Personal information
- Full name: Daniel David Sikes, Jr.
- Nickname: "The Golfing Lawyer"
- Born: December 7, 1929 Wildwood, Florida, U.S.
- Died: December 20, 1987 (aged 58) Jacksonville, Florida, U.S.
- Sporting nationality: United States

Career
- College: University of Florida
- Turned professional: 1960
- Former tours: PGA Tour Champions Tour
- Professional wins: 9

Number of wins by tour
- PGA Tour: 6
- PGA Tour Champions: 3

Best results in major championships
- Masters Tournament: 5th: 1965
- PGA Championship: T3: 1967
- U.S. Open: 10th: 1963
- The Open Championship: DNP

= Dan Sikes =

American professional golfer (1929–1987

Daniel David Sikes, Jr. (December 7, 1929 – December 20, 1987) was an American professional golfer. He played on the PGA Tour and Champions Tour. Sikes won six PGA Tour events. He was influential as the chairman of the tournament players committee in the late 1960s, prior to the formation of the PGA Tour.

== Early life ==
Sikes was born in Wildwood, Florida and was raised in Jacksonville. He attended Andrew Jackson High School.

== Amateur career ==
Sikes enrolled at the University of Florida in Gainesville, where he played for the Florida Gators' golf team in National Collegiate Athletic Association (NCAA) competition from 1951 to 1953. He was recognized as an All-American in 1952—the University of Florida's first All-American golfer.
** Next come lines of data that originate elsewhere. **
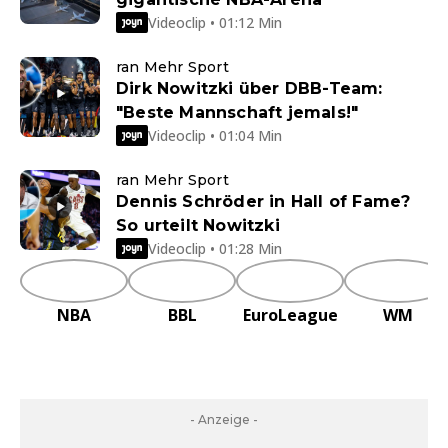
Videoclip • 01:12 Min
ran Mehr Sport
Dirk Nowitzki über DBB-Team:
"Beste Mannschaft jemals!"
Videoclip • 01:04 Min
ran Mehr Sport
Dennis Schröder in Hall of Fame?
So urteilt Nowitzki
Videoclip • 01:28 Min
NBA
BBL
EuroLeague
WM
- Anzeige -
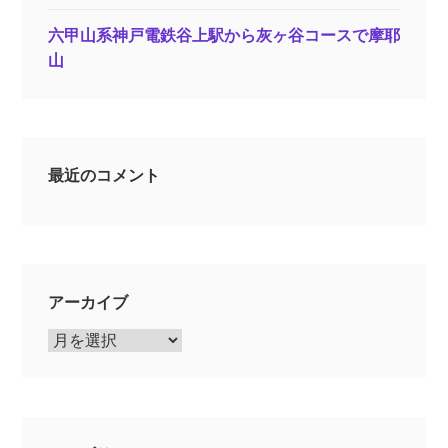
六甲山系神戸電鉄谷上駅から灰ヶ谷コースで摩耶
山
最近のコメント
アーカイブ
ア
ー
カ
イ
ブ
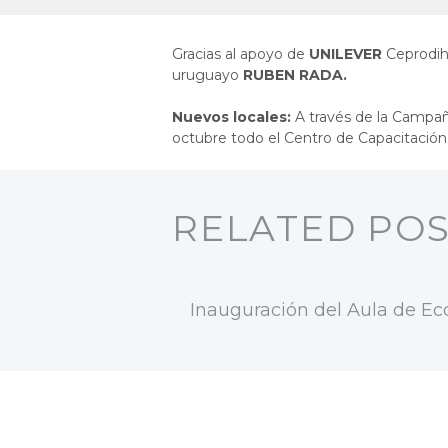
Gracias al apoyo de
UNILEVER
Ceprodih
uruguayo
RUBEN RADA.
Nuevos locales:
A través de la Campañ
octubre todo el Centro de Capacitación 
RELATED PO
Inauguración del Aula de Ec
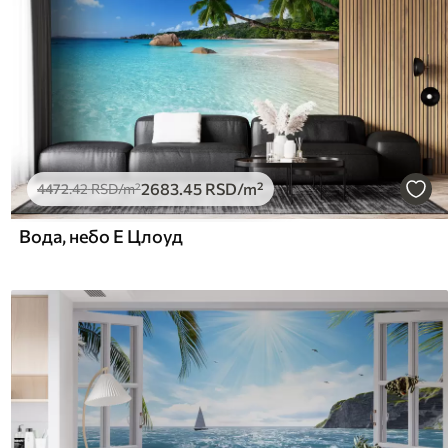
2683
.45
RSD
/m²
4472
.42
RSD
/m²
Вода, небо Е Цлоуд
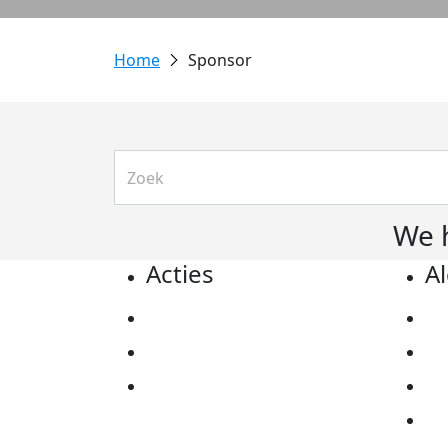
Sponsor
We 
Acties
A
Actiematerialen
Pr
Evenementen
Co
Kom in actie
Al
Ov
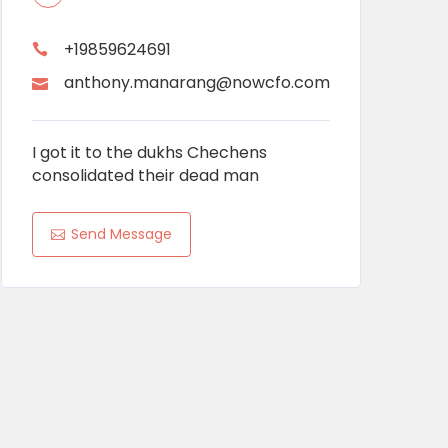
+19859624691
anthony.manarang@nowcfo.com
I got it to the dukhs Chechens
consolidated their dead man
Send Message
Sikes graduated from Florida with a bachelor's degree in business administration in 1953.

Although he later earned a law degree from the university's College of Law and was known as the "golfing lawyer," he never actually practiced law. He was the chairman and spokesman of the controversial tournament players' committee prior to the formation of the "Tournament Players Division" in late 1968, which was later renamed the PGA Tour.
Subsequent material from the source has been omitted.